First the board of directors for the OC Fair & Event Center tried to sell the land to itself for 30 cents on the dollar (we presume, since no appraisal figure yet exists). Now the Fair Board agrees with the OC Fairgrounds Preservation Society that the land be preserved as state-run property. 
In the past couple years the city of Costa Mesa put together a couple unsuccessful bids to buy the land in hopes of keeping it within local control. Days ago, Mayor Gary Monahan (who seems to become more unpopular with each new decision) wrote a letter to the governor on city letterhead supporting the sale to a private bidder (which is in direct conflict with the letter the city council sent in Nov. 2009 opposing the sale) since he so thoroughly disagrees with Solorio's proposed revenue-sharing plan. When the letter was mentioned at a recent city council meeting, fellow council members appeared puzzled, according to Lisa Sabo, a Preservation Society member.

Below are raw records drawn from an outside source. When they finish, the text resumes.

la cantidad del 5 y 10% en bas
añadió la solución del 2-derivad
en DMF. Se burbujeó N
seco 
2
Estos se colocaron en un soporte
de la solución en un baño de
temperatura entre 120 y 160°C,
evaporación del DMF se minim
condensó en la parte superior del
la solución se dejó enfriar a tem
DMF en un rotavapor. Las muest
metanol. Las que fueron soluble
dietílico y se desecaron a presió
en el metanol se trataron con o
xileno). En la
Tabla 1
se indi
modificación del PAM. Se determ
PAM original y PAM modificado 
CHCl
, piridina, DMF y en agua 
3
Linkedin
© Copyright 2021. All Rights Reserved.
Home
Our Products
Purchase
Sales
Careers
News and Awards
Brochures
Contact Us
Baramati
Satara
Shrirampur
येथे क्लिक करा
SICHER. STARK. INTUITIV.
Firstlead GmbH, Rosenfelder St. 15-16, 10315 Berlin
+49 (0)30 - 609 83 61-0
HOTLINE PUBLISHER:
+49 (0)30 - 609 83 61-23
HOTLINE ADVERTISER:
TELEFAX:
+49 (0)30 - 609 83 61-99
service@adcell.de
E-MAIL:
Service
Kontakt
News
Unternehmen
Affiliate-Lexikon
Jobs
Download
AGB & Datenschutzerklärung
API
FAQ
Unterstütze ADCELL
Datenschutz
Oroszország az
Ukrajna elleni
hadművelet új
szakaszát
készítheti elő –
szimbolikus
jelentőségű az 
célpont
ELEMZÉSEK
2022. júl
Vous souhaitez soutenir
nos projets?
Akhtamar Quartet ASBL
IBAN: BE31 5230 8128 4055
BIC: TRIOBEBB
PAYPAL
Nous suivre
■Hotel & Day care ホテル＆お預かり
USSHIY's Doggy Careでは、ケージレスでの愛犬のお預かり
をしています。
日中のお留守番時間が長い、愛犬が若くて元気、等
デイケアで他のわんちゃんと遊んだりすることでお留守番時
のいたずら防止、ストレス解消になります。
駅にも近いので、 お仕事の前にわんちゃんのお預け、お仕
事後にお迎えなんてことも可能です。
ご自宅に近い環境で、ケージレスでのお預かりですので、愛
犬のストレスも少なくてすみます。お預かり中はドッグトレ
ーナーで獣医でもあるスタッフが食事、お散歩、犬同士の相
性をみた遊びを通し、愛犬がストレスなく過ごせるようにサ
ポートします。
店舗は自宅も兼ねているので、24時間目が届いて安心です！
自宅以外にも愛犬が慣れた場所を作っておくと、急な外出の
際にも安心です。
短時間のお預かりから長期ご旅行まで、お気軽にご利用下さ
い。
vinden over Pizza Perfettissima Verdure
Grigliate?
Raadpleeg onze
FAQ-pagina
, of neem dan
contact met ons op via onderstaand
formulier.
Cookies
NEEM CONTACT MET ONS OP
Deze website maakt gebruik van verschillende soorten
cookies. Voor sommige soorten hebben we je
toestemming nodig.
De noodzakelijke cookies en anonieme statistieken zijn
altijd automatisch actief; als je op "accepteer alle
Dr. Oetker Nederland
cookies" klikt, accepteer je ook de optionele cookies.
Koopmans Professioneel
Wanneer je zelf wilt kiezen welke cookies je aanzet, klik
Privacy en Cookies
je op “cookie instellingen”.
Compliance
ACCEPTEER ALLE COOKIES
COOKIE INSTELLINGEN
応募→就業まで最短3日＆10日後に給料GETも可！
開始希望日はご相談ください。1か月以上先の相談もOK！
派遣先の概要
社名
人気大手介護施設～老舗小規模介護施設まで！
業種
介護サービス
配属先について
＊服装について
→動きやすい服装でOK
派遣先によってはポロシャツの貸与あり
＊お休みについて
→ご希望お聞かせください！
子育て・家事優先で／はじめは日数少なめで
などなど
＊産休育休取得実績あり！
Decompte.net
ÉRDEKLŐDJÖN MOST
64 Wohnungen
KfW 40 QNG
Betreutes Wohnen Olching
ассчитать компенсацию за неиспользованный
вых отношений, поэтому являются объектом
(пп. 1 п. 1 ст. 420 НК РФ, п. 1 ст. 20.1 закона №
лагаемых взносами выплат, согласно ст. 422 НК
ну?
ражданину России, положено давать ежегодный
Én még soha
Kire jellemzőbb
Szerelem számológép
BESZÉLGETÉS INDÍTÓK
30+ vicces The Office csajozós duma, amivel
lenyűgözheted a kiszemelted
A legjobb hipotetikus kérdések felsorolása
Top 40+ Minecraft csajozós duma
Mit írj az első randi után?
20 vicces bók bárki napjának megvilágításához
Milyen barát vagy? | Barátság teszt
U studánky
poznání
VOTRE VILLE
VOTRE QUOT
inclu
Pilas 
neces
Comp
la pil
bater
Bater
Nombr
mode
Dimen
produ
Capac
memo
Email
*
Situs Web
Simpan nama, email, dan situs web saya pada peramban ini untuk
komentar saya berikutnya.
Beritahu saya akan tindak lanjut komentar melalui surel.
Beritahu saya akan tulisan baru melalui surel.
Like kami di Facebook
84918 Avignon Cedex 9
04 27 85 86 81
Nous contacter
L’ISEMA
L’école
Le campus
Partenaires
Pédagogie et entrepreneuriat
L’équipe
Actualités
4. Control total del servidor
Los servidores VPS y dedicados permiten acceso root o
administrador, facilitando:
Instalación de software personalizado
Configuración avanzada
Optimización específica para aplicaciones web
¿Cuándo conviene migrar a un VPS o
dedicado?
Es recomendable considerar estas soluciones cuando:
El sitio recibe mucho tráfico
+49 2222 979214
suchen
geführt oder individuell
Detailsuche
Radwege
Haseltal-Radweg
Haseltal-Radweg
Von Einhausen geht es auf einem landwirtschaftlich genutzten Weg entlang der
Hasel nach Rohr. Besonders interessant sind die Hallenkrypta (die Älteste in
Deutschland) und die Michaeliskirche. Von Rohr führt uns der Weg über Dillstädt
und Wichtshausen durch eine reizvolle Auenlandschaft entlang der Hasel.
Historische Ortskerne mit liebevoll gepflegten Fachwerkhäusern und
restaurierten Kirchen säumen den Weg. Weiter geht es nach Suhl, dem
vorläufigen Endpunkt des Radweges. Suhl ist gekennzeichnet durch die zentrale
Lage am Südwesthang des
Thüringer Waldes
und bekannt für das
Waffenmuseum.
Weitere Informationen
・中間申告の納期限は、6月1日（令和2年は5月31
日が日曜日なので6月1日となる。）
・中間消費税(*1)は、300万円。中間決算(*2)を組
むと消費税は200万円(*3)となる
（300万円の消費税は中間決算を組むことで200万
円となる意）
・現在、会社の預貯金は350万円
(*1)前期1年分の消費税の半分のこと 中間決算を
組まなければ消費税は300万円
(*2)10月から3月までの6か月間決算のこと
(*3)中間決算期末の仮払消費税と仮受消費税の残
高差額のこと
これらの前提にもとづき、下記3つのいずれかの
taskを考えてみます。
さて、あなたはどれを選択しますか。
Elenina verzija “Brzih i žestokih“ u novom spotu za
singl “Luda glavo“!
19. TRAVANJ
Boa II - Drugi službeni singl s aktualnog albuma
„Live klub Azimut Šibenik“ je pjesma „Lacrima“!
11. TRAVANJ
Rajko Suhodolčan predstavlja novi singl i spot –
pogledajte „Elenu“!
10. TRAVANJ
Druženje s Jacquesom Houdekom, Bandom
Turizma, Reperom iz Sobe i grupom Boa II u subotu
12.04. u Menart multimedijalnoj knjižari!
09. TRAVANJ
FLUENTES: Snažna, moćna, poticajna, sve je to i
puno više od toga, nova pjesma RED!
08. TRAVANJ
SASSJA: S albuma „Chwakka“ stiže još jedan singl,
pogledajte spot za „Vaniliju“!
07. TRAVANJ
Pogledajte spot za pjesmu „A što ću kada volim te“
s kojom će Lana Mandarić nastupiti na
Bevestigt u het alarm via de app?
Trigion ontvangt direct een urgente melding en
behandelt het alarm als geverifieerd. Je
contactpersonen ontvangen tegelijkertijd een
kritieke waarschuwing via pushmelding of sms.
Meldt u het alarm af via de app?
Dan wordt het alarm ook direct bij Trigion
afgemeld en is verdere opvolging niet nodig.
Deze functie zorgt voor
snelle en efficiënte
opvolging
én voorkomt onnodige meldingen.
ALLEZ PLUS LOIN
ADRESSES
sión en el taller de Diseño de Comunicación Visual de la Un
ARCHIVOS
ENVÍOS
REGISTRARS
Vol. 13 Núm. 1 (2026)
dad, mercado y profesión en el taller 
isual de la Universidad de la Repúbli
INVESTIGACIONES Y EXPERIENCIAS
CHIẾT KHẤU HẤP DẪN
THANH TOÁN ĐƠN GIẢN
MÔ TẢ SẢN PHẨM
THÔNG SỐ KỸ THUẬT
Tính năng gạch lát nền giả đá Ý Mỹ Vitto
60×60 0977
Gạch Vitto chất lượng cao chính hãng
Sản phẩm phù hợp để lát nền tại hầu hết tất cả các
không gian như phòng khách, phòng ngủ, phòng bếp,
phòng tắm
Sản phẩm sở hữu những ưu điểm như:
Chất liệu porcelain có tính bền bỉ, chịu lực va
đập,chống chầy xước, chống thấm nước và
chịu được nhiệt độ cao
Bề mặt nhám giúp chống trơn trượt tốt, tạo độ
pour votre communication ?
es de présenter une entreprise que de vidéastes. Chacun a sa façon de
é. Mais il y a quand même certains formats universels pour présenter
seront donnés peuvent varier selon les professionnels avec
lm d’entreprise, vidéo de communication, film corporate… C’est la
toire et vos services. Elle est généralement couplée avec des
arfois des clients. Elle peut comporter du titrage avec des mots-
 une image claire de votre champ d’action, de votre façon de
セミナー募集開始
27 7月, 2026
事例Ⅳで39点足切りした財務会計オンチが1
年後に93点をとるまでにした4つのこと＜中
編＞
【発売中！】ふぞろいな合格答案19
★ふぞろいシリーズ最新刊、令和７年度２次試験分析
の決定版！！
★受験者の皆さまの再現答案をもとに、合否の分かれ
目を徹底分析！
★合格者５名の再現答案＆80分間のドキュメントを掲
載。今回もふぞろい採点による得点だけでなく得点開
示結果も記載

Facilities Management West, a company people seem to know little about, swooped in and won the land in auction with a bid of $100 million. FMW feels it still has a legal right to the land. What it plans to do with the land if it gets it is a mystery. But the company is known to have lobbyists up in Sacramento doing what they can to get final approval on its bid.
According to the OC Register, at a court hearing on Friday, the three-person panel spent the majority of its time asking the same question so many opponents of the sale have presented: what's the land actually worth? FMW believes its bid is fair and should be upheld, but the panel didn't seem completely convinced this was a sale that it wholly supports.
Governor Brown has remained quiet. Prior to his (re)election he voiced his opposition of the sale, but once he took office, he focused first on balancing the budget (rightly so). In his recently released revised budget it's difficult to ascertain which way the governor is leaning. How would you interpret the following:
Develop a Comprehensive Policy for Fairgrounds
Individual legislative initiatives have been introduced to sell fairgrounds over the years. These proposals should be evaluated in the context of a statewide policy and a property by property review of fairgrounds. The Secretary of Food and Agriculture will develop a plan to be included in the Governor's 2012-13 Budget, addressing the future operation, maintenance and oversight of the Network of California Fairs, including real and personal property and the feasibility to restructure the governance of the fairs within this network. 

Not bad news, but not great news, right?